Fish Creek Reservoir is full -- for now


The first two weeks of June have been kind to Steamboat Springs in terms of producing some cold fronts and afternoon cloudbursts that have conserved moisture in residential gardens.

Bob Stoddard of Mount Werner Water and Sanitation District is hoping people will back off their automated lawn irrigation systems when natural precipitation occurs. That action might forestall the day when domestic water use begins drawing down Fish Creek Reservoir.

Stoddard, like many area residents, keeps an eye on the ski slopes to gauge how the water season is going. He's optimistic municipal water use won't begin drawing down the reservoir until after July 1.

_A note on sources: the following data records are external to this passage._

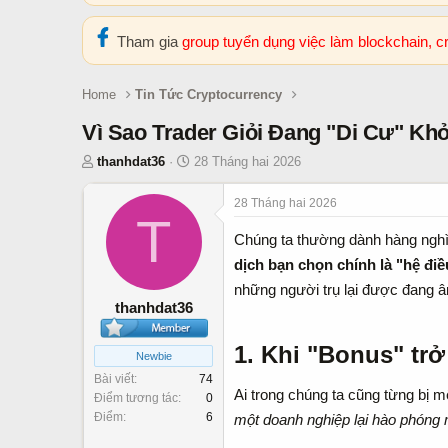
Tham gia
group tuyển dụng việc làm blockchain, 
Home
Tin Tức Cryptocurrency
Vì Sao Trader Giỏi Đang "Di Cư" Kh
T
N
thanhdat36
28 Tháng hai 2026
h
g
r
à
28 Tháng hai 2026
T
e
y
Chúng ta thường dành hàng nghì
a
b
d
ắ
dịch bạn chọn chính là "hệ đi
s
t
những người trụ lại được đang âm
t
đ
thanhdat36
a
ầ
r
u
1. Khi "Bonus" trở 
Newbie
t
Bài viết
74
e
Ai trong chúng ta cũng từng bị 
Điểm tương tác
0
r
Điểm
6
một doanh nghiệp lại hào phóng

"I watch the snow on Storm Peak," Stoddard said. "Most years, there's still snow on July 4. In 2002 (a severe drought year), it was gone by June 1. I think we have a week or so more" before the snow disappears from the face of the ski area.

Even after the snow leaves the summit, drifts will continue to feed tributaries of Fish Creek and the Yampa River, Stoddard said.

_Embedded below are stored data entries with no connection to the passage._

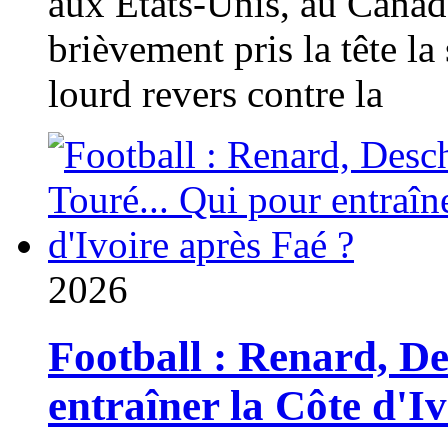
aux États-Unis, au Canad
brièvement pris la tête la 
lourd revers contre la
2026
Football : Renard, D
entraîner la Côte d'I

Fish Creek Reservoir is Steamboat's primary source of water for human use and filled earlier than usual this year, on May 23. It would have filled sooner, but Mount Werner Water opened a gate and began releasing water before the reservoir filled.

Between 30 and 40 cubic feet per second were spilling over the top of the brimful reservoir June 15.

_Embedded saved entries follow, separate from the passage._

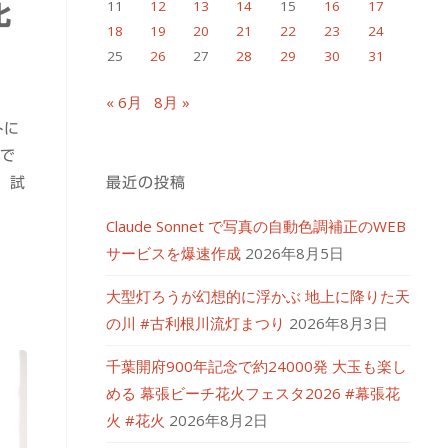
11
12
13
14
15
16
17
化
18
19
20
21
22
23
24
25
26
27
28
29
30
31
« 6月
8月 »
トに
Zで
、試
最近の投稿
Claude Sonnet で写真の自動色調補正のWEB
サービスを爆速作成
2026年8月5日
大型灯ろうが幻想的に浮かぶ 地上に降りた天
の川 #古利根川流灯まつり
2026年8月3日
千葉開府900年記念で約24000発 大玉も楽し
める 幕張ビーチ花火フェスタ2026 #幕張花
火 #花火
2026年8月2日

Stoddard checked the National Resource Conservation snowpack site Tuesday and saw that 5 inches of snow-water equivalent remains at the "Tower Site" on Buffalo Pass, about four miles north of the reservoir.

"I think within two to three days, it's going to be down to zero," Stoddard said.

The water spilling over the reservoir this week represented 10 percent to 20 percent of the water in Fish Creek at the confluence with the Yampa River. When the snowpack on the Continental Divide gives up the remaining 5 inches of water it holds, the flows in the Yampa could see a significant drop.

Fish Creek had been yo-yoing between about 200 cfs and 375 cfs during its daily cycle early this week. As recently as June 8, it was flowing at 700 cfs, and by June 10, it was at 400 cfs.

Stoddard interprets the signs to mean streamflows in the Yampa close to Steamboat won't be as robust as they were during the summer of 2003.